- _WHAT THE EXERCISE ASKS_:
Without the pictures, give the listing below again exactly.

- _RECORDS FOR THIS TASK_:
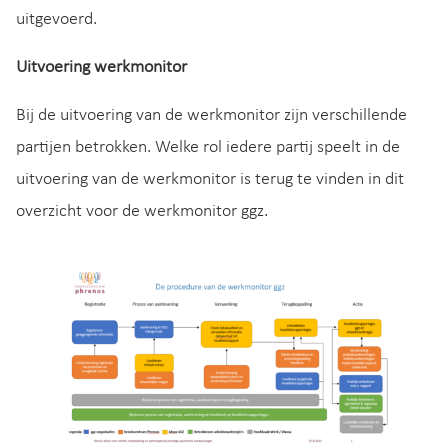
uitgevoerd.
Uitvoering werkmonitor
Bij de uitvoering van de werkmonitor zijn verschillende
partijen betrokken. Welke rol iedere partij speelt in de
uitvoering van de werkmonitor is terug te vinden in dit
overzicht voor de werkmonitor ggz.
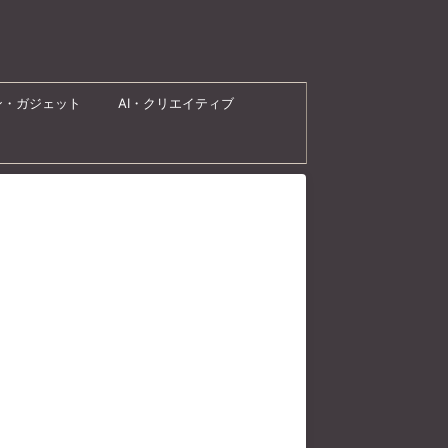
ン・ガジェット
AI・クリエイティブ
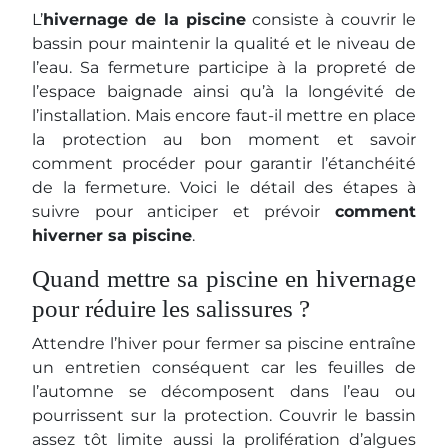
L’
hivernage de la piscine
consiste à couvrir le
bassin pour maintenir la qualité et le niveau de
l’eau. Sa fermeture participe à la propreté de
l’espace baignade ainsi qu’à la longévité de
l’installation. Mais encore faut-il mettre en place
la protection au bon moment et savoir
comment procéder pour garantir l’étanchéité
de la fermeture. Voici le détail des étapes à
suivre pour anticiper et prévoir
comment
hiverner sa piscine
.
Quand mettre sa piscine en hivernage
pour réduire les salissures ?
Attendre l’hiver pour fermer sa piscine entraîne
un entretien conséquent car les feuilles de
l’automne se décomposent dans l’eau ou
pourrissent sur la protection. Couvrir le bassin
assez tôt limite aussi la prolifération d’algues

- _WRITTEN SOLUTION_:
uitgevoerd.
Uitvoering werkmonitor
Bij de uitvoering van de werkmonitor zijn verschillende
partijen betrokken. Welke rol iedere partij speelt in de
uitvoering van de werkmonitor is terug te vinden in dit
overzicht voor de werkmonitor ggz.
ン・ガジェット
AI・クリエイティブ
L’
hivernage de la piscine
consiste à couvrir le
bassin pour maintenir la qualité et le niveau de
l’eau. Sa fermeture participe à la propreté de
l’espace baignade ainsi qu’à la longévité de
l’installation. Mais encore faut-il mettre en place
la protection au bon moment et savoir
comment procéder pour garantir l’étanchéité
de la fermeture. Voici le détail des étapes à
suivre pour anticiper et prévoir
comment
hiverner sa piscine
.
Quand mettre sa piscine en hivernage
pour réduire les salissures ?
Attendre l’hiver pour fermer sa piscine entraîne
un entretien conséquent car les feuilles de
l’automne se décomposent dans l’eau ou
pourrissent sur la protection. Couvrir le bassin
assez tôt limite aussi la prolifération d’algues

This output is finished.